BEGIN Raw data
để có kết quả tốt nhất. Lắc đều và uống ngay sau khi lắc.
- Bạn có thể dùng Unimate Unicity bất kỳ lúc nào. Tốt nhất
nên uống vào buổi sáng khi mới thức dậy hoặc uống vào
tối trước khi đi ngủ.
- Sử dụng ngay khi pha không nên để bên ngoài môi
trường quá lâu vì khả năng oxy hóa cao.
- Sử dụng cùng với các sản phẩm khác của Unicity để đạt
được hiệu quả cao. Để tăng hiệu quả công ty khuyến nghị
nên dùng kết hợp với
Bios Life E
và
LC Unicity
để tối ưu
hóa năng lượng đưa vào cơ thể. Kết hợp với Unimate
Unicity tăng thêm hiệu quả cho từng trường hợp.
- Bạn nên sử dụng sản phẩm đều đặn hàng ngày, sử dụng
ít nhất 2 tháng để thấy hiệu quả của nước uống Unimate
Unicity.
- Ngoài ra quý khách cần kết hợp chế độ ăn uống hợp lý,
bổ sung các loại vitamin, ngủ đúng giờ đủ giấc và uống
END Raw data
BEGIN Raw data
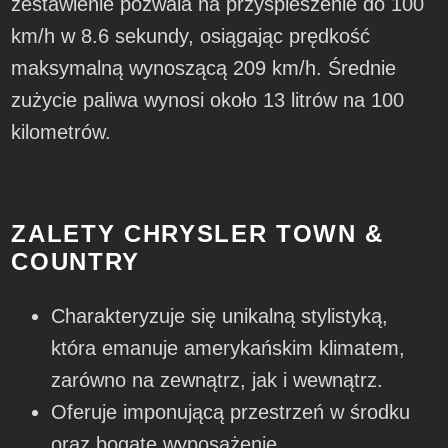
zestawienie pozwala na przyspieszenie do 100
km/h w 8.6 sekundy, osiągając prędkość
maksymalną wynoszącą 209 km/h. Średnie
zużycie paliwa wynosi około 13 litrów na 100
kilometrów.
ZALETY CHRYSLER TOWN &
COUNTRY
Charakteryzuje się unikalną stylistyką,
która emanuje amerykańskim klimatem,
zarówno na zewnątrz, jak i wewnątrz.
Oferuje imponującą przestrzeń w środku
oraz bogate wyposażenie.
END Raw data
◆ Assignment ◆
Retype only this portion of the data above: the line containing "để có kết quả", the line containing "bổ sung các", and all lines between them, exactly.

◆ Written solution ◆
để có kết quả tốt nhất. Lắc đều và uống ngay sau khi lắc.
- Bạn có thể dùng Unimate Unicity bất kỳ lúc nào. Tốt nhất
nên uống vào buổi sáng khi mới thức dậy hoặc uống vào
tối trước khi đi ngủ.
- Sử dụng ngay khi pha không nên để bên ngoài môi
trường quá lâu vì khả năng oxy hóa cao.
- Sử dụng cùng với các sản phẩm khác của Unicity để đạt
được hiệu quả cao. Để tăng hiệu quả công ty khuyến nghị
nên dùng kết hợp với
Bios Life E
và
LC Unicity
để tối ưu
hóa năng lượng đưa vào cơ thể. Kết hợp với Unimate
Unicity tăng thêm hiệu quả cho từng trường hợp.
- Bạn nên sử dụng sản phẩm đều đặn hàng ngày, sử dụng
ít nhất 2 tháng để thấy hiệu quả của nước uống Unimate
Unicity.
- Ngoài ra quý khách cần kết hợp chế độ ăn uống hợp lý,
bổ sung các loại vitamin, ngủ đúng giờ đủ giấc và uống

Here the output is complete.